The point is that there are many different Baptist churches, reflecting the theologies of men in  various movements. When these human sources are cited, rather than Scriptures—of necessity in that the Scriptures do not express the teaching, but can only be understood in the theologies of men– we can appreciate the reason for this division and confusion. “God is not the author of confusion” (1 Cor. 14:33). That they rely heavily upon theology is clearly seen in the effort to describe just what kind of Baptist church they are. We illustrate with “Reformed Baptist.” They say:

“We are historically in the English Particular  Baptist tradition. … We are Baptists in the tradition of Benjamin Keach and Charles Hadden Spurgeon. … The names of the great Reformers, Luther, Calvin, Knox, and many others have once again begun to be respected as those God was pleased to use to restore the great gospel truths of Scripture alone, grace alone, and faith alone, to the church.  The writings of their godly  successors in the Puritan tradition, John Owen, Thomas Goodwin, George Whitefield, yes, and Spurgeon too, have once again begun to be appreciated as repositories of Bible truth. This is why we say that we are [sic] a Baptist with a particular difference.” (7)

Question: If the “great gospel truths of  Scripture” are restored, then why not just present the Scriptures without the theologies of the so-called “reformers”? Why do we need what they “handed down” when we have Scripture?

A study of religious history and controversy will reveal that the speculations and opinions of theology have wrought untold mischief. Let us not be theologians, but Bible students. I care not who the man may be, one in the sectarians world or one in fellowship, his  theology carries no weight with Scripture. We need to learn “not to think of men above that which is written.” (1 Cor. 4:6)
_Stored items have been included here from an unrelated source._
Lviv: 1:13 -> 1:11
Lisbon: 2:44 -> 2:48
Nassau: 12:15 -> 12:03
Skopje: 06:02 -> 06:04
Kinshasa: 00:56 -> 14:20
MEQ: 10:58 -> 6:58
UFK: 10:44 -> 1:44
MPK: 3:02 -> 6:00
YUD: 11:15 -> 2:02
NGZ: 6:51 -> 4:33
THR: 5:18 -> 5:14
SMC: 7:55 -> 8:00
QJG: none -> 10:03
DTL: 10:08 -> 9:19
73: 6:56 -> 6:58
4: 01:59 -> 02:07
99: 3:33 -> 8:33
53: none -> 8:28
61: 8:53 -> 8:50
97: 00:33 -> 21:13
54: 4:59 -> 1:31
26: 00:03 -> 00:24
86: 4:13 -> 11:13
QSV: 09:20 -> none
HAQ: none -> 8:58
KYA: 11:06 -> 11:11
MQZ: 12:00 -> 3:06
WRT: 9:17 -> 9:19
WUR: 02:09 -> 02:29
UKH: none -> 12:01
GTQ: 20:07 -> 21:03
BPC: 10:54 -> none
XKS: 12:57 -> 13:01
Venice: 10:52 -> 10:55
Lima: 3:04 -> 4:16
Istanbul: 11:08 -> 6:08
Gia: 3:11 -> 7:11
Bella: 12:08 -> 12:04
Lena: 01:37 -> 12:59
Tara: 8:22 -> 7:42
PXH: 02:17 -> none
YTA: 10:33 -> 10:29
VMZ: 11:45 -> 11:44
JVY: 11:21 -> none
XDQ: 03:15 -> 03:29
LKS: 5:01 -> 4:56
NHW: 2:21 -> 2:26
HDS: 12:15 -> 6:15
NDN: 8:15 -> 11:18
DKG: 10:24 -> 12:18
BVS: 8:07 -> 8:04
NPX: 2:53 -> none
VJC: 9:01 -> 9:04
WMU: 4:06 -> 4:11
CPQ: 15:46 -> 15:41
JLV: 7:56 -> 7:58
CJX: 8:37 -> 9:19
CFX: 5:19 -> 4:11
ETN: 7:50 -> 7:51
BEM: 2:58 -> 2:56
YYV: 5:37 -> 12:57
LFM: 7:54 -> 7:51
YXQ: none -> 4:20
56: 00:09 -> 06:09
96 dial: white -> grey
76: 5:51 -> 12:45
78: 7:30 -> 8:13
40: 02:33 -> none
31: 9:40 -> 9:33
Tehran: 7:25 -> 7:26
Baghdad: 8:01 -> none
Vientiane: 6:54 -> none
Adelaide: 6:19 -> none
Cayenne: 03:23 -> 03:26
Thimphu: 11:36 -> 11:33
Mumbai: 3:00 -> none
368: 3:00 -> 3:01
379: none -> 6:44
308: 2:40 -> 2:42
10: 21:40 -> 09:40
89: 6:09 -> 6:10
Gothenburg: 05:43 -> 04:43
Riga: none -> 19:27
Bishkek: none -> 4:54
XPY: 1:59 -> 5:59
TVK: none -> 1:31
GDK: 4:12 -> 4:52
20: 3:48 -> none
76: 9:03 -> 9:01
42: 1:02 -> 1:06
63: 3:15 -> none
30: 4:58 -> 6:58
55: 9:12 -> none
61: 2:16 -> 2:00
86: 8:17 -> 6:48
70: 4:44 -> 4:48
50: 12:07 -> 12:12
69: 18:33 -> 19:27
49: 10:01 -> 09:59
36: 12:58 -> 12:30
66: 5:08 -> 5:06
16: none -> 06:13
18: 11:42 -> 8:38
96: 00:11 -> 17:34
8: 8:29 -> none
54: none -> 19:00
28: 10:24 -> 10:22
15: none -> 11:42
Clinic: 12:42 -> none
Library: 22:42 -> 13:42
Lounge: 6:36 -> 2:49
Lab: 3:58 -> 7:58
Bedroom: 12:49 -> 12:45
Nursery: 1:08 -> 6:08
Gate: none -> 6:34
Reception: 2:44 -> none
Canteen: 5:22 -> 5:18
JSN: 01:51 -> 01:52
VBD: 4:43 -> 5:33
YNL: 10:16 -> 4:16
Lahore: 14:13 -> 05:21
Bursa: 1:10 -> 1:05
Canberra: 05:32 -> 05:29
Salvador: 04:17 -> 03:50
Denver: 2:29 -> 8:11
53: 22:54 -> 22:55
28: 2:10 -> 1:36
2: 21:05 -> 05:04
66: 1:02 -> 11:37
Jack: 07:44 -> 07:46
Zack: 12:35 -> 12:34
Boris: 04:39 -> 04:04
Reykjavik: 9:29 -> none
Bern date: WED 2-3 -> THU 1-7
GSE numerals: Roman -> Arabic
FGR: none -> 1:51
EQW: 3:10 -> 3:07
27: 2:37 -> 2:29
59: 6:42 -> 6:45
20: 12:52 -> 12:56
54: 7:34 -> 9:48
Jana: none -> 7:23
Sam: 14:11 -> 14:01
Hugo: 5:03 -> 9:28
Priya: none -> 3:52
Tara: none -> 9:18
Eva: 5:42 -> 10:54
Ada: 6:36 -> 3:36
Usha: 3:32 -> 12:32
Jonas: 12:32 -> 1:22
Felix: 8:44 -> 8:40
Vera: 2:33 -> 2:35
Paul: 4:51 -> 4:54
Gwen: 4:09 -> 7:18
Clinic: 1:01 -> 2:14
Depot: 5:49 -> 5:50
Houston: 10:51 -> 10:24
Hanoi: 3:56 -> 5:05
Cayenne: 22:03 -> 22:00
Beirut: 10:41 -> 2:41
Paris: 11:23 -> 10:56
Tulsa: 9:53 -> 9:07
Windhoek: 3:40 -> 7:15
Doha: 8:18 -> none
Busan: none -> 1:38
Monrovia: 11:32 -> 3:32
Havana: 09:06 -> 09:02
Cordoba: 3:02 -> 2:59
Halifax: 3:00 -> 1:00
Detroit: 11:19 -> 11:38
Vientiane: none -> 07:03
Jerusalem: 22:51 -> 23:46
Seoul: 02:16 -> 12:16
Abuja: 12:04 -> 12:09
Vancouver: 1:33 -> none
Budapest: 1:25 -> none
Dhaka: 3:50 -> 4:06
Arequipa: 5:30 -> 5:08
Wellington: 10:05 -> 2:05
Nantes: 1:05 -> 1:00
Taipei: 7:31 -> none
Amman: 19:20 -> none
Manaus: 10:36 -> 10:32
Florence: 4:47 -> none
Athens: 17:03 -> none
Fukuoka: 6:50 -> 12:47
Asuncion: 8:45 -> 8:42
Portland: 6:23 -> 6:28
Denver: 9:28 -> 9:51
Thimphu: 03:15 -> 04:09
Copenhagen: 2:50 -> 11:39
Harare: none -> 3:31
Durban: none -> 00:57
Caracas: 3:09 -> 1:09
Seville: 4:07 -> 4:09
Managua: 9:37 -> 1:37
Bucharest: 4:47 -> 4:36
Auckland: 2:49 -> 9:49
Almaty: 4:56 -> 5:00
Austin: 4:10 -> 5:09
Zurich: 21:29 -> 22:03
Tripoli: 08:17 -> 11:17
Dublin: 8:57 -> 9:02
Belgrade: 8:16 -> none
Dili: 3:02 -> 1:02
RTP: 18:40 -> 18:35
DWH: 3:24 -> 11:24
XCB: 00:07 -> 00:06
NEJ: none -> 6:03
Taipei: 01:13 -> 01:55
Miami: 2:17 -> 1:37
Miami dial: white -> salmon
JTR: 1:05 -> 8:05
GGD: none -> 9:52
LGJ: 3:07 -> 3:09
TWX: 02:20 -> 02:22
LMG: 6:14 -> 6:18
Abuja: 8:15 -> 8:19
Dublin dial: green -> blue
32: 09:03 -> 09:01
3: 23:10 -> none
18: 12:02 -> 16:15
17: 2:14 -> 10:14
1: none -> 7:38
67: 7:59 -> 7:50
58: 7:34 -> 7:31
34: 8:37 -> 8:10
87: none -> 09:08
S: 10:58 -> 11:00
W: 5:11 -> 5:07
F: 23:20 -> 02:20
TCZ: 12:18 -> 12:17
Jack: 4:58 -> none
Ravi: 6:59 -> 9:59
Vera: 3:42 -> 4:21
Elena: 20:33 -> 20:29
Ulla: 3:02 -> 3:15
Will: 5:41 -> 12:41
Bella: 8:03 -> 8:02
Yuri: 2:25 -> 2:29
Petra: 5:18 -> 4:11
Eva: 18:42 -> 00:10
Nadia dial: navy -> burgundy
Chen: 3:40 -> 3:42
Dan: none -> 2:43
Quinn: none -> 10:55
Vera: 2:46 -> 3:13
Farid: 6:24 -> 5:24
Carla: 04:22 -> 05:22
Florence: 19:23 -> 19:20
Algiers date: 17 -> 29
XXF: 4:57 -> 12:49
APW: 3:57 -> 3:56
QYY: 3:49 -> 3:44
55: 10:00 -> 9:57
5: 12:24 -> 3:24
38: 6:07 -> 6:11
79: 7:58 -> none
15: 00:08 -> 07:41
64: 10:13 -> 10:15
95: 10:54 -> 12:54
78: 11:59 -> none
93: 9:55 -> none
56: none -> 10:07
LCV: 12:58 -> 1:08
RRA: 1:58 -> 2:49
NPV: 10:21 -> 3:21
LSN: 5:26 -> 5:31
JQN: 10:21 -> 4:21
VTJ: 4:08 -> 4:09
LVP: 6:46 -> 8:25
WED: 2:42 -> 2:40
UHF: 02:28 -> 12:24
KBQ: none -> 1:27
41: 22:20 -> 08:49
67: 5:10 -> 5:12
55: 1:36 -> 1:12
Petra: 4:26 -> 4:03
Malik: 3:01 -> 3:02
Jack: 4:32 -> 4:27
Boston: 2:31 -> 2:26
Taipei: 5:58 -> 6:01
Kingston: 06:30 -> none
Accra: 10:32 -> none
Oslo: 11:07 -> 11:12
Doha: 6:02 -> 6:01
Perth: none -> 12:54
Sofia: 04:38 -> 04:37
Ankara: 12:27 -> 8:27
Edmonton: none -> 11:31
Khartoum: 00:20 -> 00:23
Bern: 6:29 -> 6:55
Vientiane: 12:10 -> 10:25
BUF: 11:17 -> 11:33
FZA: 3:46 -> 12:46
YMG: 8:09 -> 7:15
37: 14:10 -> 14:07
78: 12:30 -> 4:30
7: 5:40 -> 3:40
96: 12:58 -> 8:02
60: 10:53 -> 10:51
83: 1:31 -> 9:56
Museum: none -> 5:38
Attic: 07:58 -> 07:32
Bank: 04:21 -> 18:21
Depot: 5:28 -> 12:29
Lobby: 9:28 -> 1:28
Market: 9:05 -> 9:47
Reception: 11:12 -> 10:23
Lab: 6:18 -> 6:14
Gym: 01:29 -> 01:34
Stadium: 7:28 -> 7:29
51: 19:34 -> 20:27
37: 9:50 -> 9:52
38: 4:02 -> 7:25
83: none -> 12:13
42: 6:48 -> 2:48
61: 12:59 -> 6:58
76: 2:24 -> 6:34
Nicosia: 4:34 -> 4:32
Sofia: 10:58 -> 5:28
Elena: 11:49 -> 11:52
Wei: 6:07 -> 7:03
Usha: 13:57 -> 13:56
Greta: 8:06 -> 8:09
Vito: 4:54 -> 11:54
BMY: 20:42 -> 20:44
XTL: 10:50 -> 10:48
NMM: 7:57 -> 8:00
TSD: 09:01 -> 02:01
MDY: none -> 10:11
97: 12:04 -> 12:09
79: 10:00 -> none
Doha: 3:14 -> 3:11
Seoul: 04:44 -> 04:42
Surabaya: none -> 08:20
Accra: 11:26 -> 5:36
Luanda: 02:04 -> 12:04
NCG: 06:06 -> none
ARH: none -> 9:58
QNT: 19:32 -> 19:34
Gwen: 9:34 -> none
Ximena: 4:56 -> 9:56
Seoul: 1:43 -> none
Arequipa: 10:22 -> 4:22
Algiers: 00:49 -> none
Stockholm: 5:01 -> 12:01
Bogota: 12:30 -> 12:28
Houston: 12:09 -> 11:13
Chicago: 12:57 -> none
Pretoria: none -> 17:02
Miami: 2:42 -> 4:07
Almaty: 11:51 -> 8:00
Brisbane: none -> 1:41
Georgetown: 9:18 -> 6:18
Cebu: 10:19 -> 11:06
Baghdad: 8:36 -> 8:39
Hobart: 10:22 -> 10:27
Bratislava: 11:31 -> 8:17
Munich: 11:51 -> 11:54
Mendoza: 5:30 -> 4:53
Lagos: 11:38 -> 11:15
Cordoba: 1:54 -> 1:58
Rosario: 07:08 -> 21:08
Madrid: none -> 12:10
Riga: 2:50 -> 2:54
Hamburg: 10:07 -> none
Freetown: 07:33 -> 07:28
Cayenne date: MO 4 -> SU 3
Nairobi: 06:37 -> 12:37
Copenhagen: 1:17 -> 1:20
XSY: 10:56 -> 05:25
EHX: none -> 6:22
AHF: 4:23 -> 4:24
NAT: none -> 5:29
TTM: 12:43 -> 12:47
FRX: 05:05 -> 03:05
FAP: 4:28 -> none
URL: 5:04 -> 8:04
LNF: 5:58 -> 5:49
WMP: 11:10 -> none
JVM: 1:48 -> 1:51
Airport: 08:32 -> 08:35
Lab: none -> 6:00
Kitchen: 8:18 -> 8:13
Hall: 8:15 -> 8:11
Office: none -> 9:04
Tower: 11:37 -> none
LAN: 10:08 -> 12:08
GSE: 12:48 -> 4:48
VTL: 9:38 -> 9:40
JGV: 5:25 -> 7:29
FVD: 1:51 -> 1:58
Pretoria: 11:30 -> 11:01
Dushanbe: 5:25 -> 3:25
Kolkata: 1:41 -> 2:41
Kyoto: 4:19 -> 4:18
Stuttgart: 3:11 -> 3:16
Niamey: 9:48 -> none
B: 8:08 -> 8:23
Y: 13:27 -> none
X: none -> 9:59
(1)Richard Muller, Dictionary of Latin and Greek Theological Terms, p. 298.

(2) Catholic Encyclopedia, vol. VII, p. 714.

(3) Encyclopedia Britannica (11th ed.), vol. 26,p.776.

(4) Philip Schaff, History of the Christian Church, vol.3,p.760.

(5) Albert Newman, A Manual of Church History, vol. 1, p. 348. 

(6)Robert  Gromachi, The Virgin Birth, p. 107. (7) ”What is a Reformed Baptist?”, Grace Chapel, Spokane Washington.